* _Work to be completed_:
Would you print the lines below exactly, beginning at the line that has "for the Booksellers" and stopping after the line that has "When it comes to compassion, humans don’t"? Only those lines, and no pictures.

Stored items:
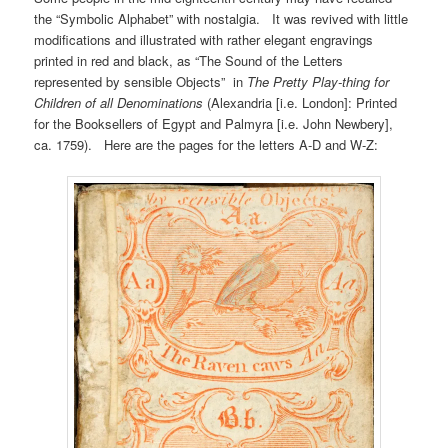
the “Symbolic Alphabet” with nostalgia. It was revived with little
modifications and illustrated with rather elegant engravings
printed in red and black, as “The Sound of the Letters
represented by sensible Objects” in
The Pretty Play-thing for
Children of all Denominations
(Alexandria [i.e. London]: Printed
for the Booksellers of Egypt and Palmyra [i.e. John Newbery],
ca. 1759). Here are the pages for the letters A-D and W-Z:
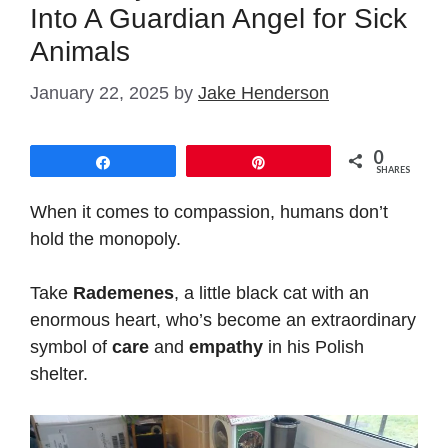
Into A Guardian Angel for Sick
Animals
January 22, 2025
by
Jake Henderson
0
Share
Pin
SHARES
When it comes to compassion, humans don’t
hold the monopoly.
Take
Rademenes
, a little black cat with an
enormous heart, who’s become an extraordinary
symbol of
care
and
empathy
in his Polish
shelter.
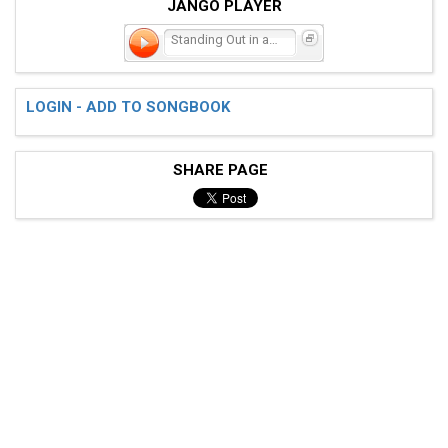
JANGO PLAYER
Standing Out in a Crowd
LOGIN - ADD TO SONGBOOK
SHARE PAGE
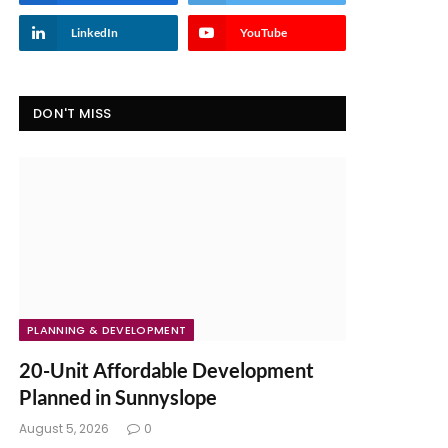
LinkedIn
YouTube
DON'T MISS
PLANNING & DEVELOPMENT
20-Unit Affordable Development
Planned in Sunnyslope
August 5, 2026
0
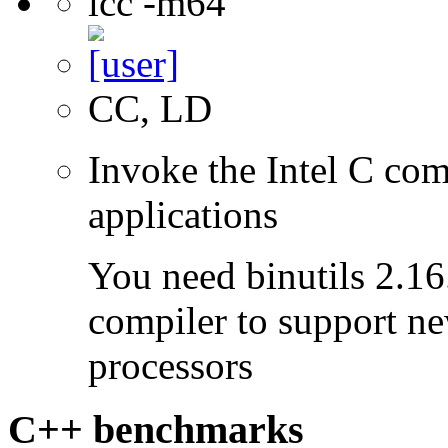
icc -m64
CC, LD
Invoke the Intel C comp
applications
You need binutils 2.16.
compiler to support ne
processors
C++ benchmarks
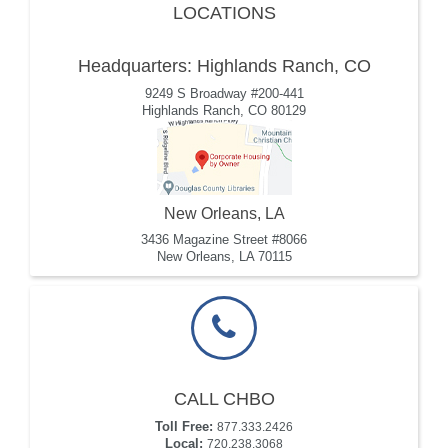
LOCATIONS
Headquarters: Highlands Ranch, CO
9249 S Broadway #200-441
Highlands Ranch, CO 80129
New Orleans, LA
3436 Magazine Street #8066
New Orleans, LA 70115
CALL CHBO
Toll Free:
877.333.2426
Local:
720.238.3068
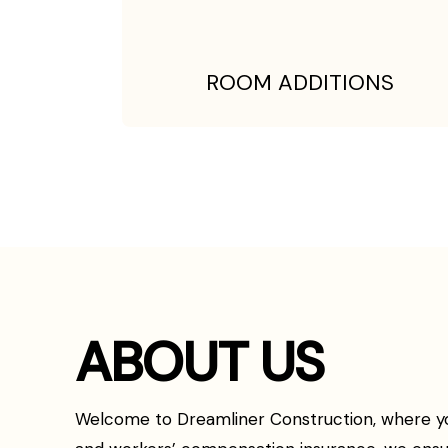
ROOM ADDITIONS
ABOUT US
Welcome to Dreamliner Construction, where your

* _Exercise solution_:
for the Booksellers of Egypt and Palmyra [i.e. John Newbery],
ca. 1759). Here are the pages for the letters A-D and W-Z:
Into A Guardian Angel for Sick
Animals
January 22, 2025
by
Jake Henderson
0
Share
Pin
SHARES
When it comes to compassion, humans don’t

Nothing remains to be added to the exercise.